また、図8を参照しながら説明した各仮想誤差e11,e12およびe1を求める際に、傾斜方向角αまたは傾斜角θの変化に応じて誤差成分Eが比例することを前提としたが、要するに直線近似法を用いたが、これに限らない。例えば、最小自乗法やニュートン近似法等の他の公知の手法を用いて、当該各仮想誤差e11,e12およびe1を求めてもよい。ただし、この場合、事前の調整作業において、より多くの(傾斜角θ,傾斜方向角αおよびサンプル荷重についての)データを採取する必要がある。このことは、他の仮想誤差e21,e22およびe2を求める際も、同様である。
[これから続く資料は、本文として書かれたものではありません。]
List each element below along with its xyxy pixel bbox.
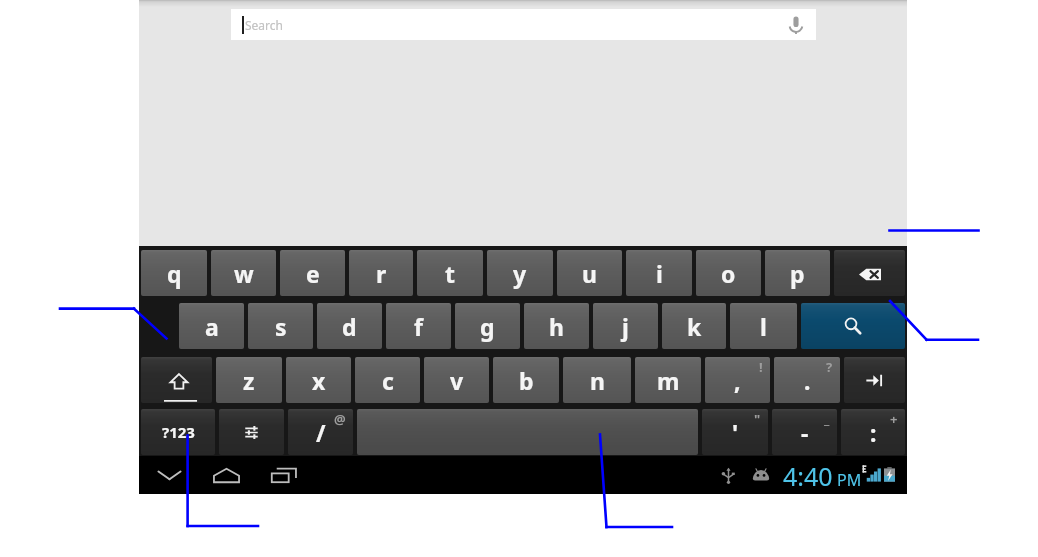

さらに、図9に示したように、誤差成分p(=E)を荷重Wの2次関数として定義したが、これに限らない。例えば、図11に示すように、誤差成分pが荷重Wに比例するものとみなして、当該誤差成分pを荷重Wの1次関数として定義してもよい。この場合、事前の調整作業におけるサンプル荷重が1つのみ(例えば第1サンプル荷重W1および第2サンプル荷重W2のいずれか一方のみ)で足り、当該調整作業が簡素化される。
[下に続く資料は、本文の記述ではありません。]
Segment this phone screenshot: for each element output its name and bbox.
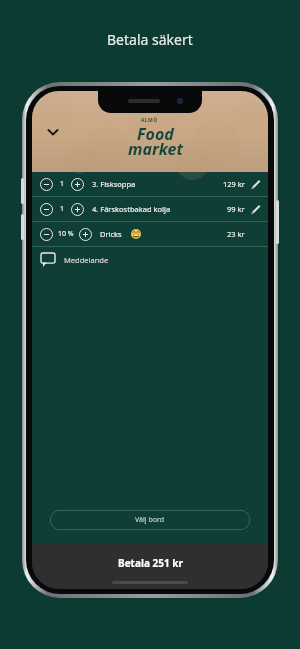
staticText: 3. Fisksoppa [92, 179, 136, 189]
button[interactable]: Minska [40, 228, 53, 241]
button[interactable]: Minska [32, 222, 268, 246]
staticText: Betala 251 kr [118, 556, 183, 570]
button[interactable]: Välj bord [50, 510, 250, 530]
staticText: ALMÖ [141, 117, 158, 124]
staticText: 4. Färskostbakad kolja [92, 204, 171, 214]
button[interactable]: Meddelande [32, 247, 268, 272]
button[interactable]: Öka [71, 203, 84, 216]
button[interactable]: Minska [40, 178, 53, 191]
staticText: Välj bord [135, 515, 165, 525]
staticText: Meddelande [64, 255, 109, 265]
button[interactable]: Minska [32, 197, 268, 221]
staticText: Dricks [100, 229, 122, 239]
staticText: 129 kr [223, 179, 245, 189]
staticText: Food [137, 123, 174, 145]
button[interactable]: Betala 251 kr [32, 544, 268, 589]
staticText: 23 kr [227, 229, 245, 239]
button[interactable]: Öka [71, 178, 84, 191]
button[interactable]: Öka [79, 228, 92, 241]
button[interactable]: Minska [40, 203, 53, 216]
button[interactable]: Minimera [40, 119, 66, 145]
button[interactable]: Redigera [250, 204, 261, 215]
staticText: Betala säkert [107, 30, 193, 49]
button[interactable]: Redigera [250, 179, 261, 190]
staticText: 1 [60, 204, 65, 214]
staticText: 99 kr [227, 204, 245, 214]
staticText: market [128, 138, 183, 160]
button[interactable]: Minska [32, 172, 268, 196]
staticText: 10 % [58, 229, 74, 239]
staticText: 1 [60, 179, 65, 189]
そして、本実施形態では、1つの傾斜センサ32によって、傾斜角度検出手段と傾斜方向検出手段との両方を構成したが、これに限らない。即ち、傾斜角度検出手段としての傾斜センサと、傾斜方向検出手段としての傾斜センサとを、それぞれ別個に設けてもよい。また、この傾斜センサ32として、図4に示した構成のものを採用したが、これ以外の構成のものを採用してもよい。また、静電容量式以外のものを採用してもよい。
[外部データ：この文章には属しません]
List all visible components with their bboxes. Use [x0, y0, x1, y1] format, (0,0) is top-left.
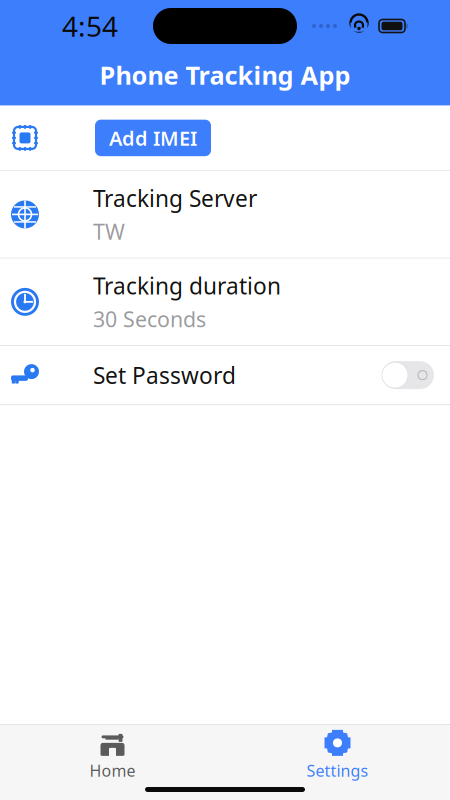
staticText: TW — [93, 217, 125, 246]
staticText: 4:54 — [62, 7, 118, 45]
button[interactable]: Settings — [225, 723, 450, 781]
staticText: 30 Seconds — [93, 305, 206, 333]
staticText: Tracking Server — [93, 183, 257, 213]
button[interactable]: Add IMEI — [95, 120, 211, 156]
staticText: Tracking duration — [93, 271, 281, 301]
button[interactable]: Set Password — [0, 346, 450, 405]
staticText: Home — [90, 760, 136, 781]
staticText: Add IMEI — [109, 125, 197, 151]
button[interactable]: Tracking Server — [0, 171, 450, 259]
staticText: Settings — [306, 760, 368, 781]
staticText: Phone Tracking App — [100, 58, 350, 92]
button[interactable]: Home — [0, 723, 225, 781]
button[interactable]: Tracking duration — [0, 259, 450, 346]
staticText: Set Password — [93, 360, 236, 390]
本発明の一実施形態に係るロードセルの概略構成を示す図である。 同実施形態におけるロードセルが傾斜した状態を示す図解図である。 同実施形態におけるロードセルが傾斜した状態にあるときの傾斜角および傾斜方向角の定義を示す図解図である。 同実施形態における傾斜センサの構成を示す図である。 同実施形態における調整作業によって得られた傾斜角と傾斜方向角と誤差成分との関係が纏められたテーブルの内容を示す図解図である。 図5のテーブルの内容をグラフで示す図解図である。 図5とは異なる条件下で得られたテーブルの内容を示す図解図である。 同実施形態における誤差補償の手順を示す図解図である。 図8とは別の過程の手順を示す図解図である。 同実施形態におけるロードセルの電気的な構成を示すブロック図である。 図9の別例を示す図解図である。
符号の説明
10 ロードセル
12 起歪体
24,26 ストレインゲージ
32 傾斜センサ
206 演算回路

Claims (3)

  1. 荷重が印加される柱型の起歪体と、
    上記起歪体に取り付けられており上記荷重の印加によって該起歪体に発生する歪に応じた荷重検出信号を生成する荷重検出手段と、
    を具備する荷重検出装置において、
    上記荷重検出信号は上記起歪体が正規姿勢から傾斜することに起因する誤差を含み、
    上記起歪体の上記正規姿勢からの傾斜方向を検出する傾斜方向検出手段と、
    上記傾斜方向における上記起歪体の上記正規姿勢からの傾斜量を検出する傾斜量検出手段と、
    上記傾斜方向と上記傾斜量と上記荷重検出信号とに基づいて上記誤差を補償する誤差補償手段と、
    をさらに具備することを特徴とする、荷重検出装置。
  2. 上記正規姿勢は上記起歪体の中心軸が上記荷重の印加方向に沿う所定の基準軸と一致する状態にあるときの該起歪体の姿勢であり、
    上記傾斜方向は上記基準軸と直交する第1の平面において予め定められた基準方向と該傾斜方向とが成す角度によって特定され、
    上記傾斜量は上記傾斜方向に沿いかつ上記基準軸を含む第2の平面において該基準軸と上記起歪体の中心軸とが成す角度または上記第1の平面と該起歪体の中心軸とが成す角度によって特定される、
    請求項1に記載の荷重検出装置。
  3. 上記傾斜方向および上記傾斜量の一方または両方に関する情報を出力する情報出力手段をさらに備える、
    請求項1または2に記載の荷重検出装置。